▶
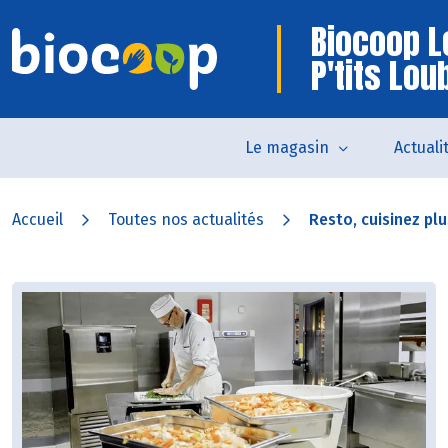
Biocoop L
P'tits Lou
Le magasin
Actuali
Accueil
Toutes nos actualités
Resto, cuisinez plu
◀
▶
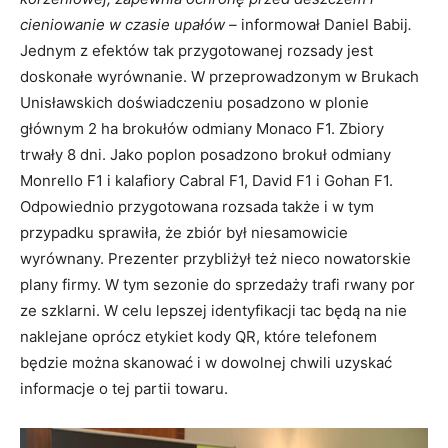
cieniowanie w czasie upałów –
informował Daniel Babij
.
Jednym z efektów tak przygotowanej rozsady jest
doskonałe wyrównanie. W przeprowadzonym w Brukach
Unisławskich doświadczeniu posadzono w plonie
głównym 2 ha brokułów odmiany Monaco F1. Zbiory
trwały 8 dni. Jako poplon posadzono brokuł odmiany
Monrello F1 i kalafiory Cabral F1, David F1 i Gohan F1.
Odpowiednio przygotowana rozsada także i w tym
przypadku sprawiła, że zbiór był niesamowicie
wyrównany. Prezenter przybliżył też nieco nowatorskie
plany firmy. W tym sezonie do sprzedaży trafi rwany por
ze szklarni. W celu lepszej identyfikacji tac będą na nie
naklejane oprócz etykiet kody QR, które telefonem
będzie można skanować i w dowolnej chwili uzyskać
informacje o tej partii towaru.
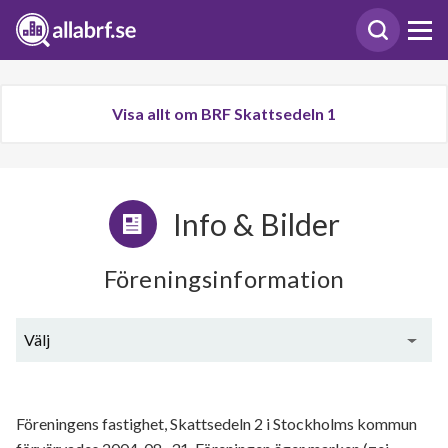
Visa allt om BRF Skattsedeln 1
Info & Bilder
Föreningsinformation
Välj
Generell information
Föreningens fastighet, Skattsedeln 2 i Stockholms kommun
◀
* _WHAT YOU SHOULD DO_: All lines of the material that contain the string "odmiany" are to be copied.

* _RESPONSE BOX_:
głównym 2 ha brokułów odmiany Monaco F1. Zbiory
trwały 8 dni. Jako poplon posadzono brokuł odmiany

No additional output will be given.